AES Paper Digest: Sensitivity and Reliability of ABX Blind Testing

amirm · Mar 22, 2016

This is abbreviated synopsis of the paper, Ten Years of ABX Testing, by David Clark: http://www.aes.org/e-lib/browse.cfm?elib=5549

ABX testing as you may know is a double blind testing methodology aimed at determining if someone can reliably identify A from B. Both A and B are presented to the user together with "X" which is either A or B. Your job is to say which one it is. This is a "forced choice" test in that you must select one of the two answers (different from preference test where you could assign a fidelity number). Given this, you could easily pick A or B using random guesses. Statistical analysis is performed then to determine the likelihood of you doing this based on the number you got right.

Back to the paper, I am focusing on the second part of the paper given the fact that the topic has come up and there has been no references of it online that I know of. The first part is a resume for ABX testing recounting all the tests that have been performed.

Clark sets out to show the efficacy of ABX using two separate tests:

TESTING THE DOUBLE-BLIND TEST

The sensitivity of the A/B/X test can be tested by comparing it to a long-term listening session with infrequent switching and low stress. Audio magazine encouraged the present author and Lawrence L. Greenhill to undertake such a comparison in 1984. Unfortunately, the results were never published. The experiment used a fixed detection task of identifying whether or not the audio was passed through a nonlinear circuit which generated 2.5% total harmonic distortion on a sine wave. The nonlinearity used called "Grunge") generated a constant distortion, independent of sine wave amplitude or frequency over a wide range. High amounts of the effect produce an annoying "garbled" sound on complex program material. The circuit is described in reference [1].

Two groups of audiophiles were used as subjects. Lawrence Greenhill's Long Island based, The Audiophile Society (TAS) provided the high-end oriented "golden ears." David Clark's Southeastern Michigan Woofer and Tweeter Marching Society (SMWTMS) provided the "engineers." Two sets of tests were to be run with each group. The first test was a group double-blind test of 16 trials comparing the 2.5% distorted signal to a bypass. As it turned out, the TAS group refused to have the signal passed through the relays and connectors of the ABX Comparator. A manually-patched 16-trial pair-comparison test was used instead. They listened to a very expensive sound system which was familiar to most of them. The SMWTMS group used A/B/X testing and an unfamiliar sound system and room. They were given a one-hour familiarization period before the test began.

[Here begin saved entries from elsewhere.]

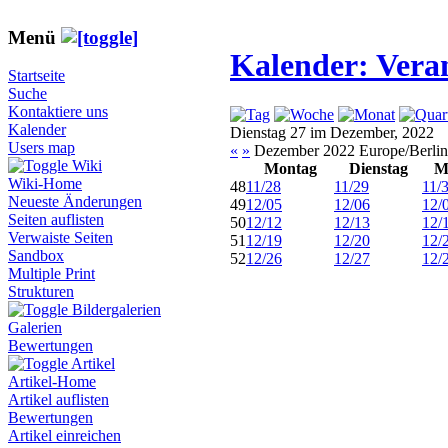
Menü
Kalender: Vera
Startseite
Suche
Kontaktiere uns
Kalender
Dienstag 27 im Dezember, 2022
Users map
«
»
Dezember 2022 Europe/Berlin
Wiki
Montag
Dienstag
M
Wiki-Home
48
11/28
11/29
11/
Neueste Änderungen
49
12/05
12/06
12/
Seiten auflisten
50
12/12
12/13
12/
Verwaiste Seiten
51
12/19
12/20
12/
Sandbox
52
12/26
12/27
12/
Multiple Print
Strukturen
Bildergalerien
Galerien
Bewertungen
Artikel
Artikel-Home
Artikel auflisten
Bewertungen
Artikel einreichen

The second of the tests consisted of ten battery powered black boxes, five of which had the distortion circuit and five of which did not. The sealed boxes appeared identical and were built to golden ear standards with gold connectors, silver solder and buss-bar bypass wiring. Precautions were taken to prevent accidental or casual identification of the distortion by using the on/off switch or by letting the battery run down. The boxes were handed out in a double-blind manner to at least 16 members of each group with instructions to patch them into the tape loop of their home preamplifier for as long as they needed to decide whether the box was neutral or not. This was an attempt to duplicate the long-term listening evaluation favored by golden ears.

So summarizing a distortion generating device was created and handed out to two groups to identify against a dummy device, or pass through with no modification of audio signal as such. Testers were allowed to take the equipment home and evaluate on their own audio system. Testing was done both with quick switching in ABX versus long term evaluation using "take home" version of the same.

This was the outcome:

The results were that the Long Island group [Audiophile/Take Home Group] was unable to identify the distortion in either of their tests. SMWTMS's listeners also failed the "take home" test scoring 11 correct out of 18 which fails to be significant at the 5% confidence level. However, using the A/B/X test, the SMWTMS not only proved audibility of the distortion within 45 minutes, but they went on to correctly identify a lower amount. The A/B/X test was proven to be more sensitive than long-term listening for this task.

So the audiophile group failed to identify the correct box despite the gross amount of distortion that was inserted in the loop and extended evaluation time they had. The ABX believer group using a system they did not know managed in quick order tell the difference between the distortions inserted in the audio path versus not. Not only that, they were able to repeat that by detecting even smaller amount of distortion inserted in the path.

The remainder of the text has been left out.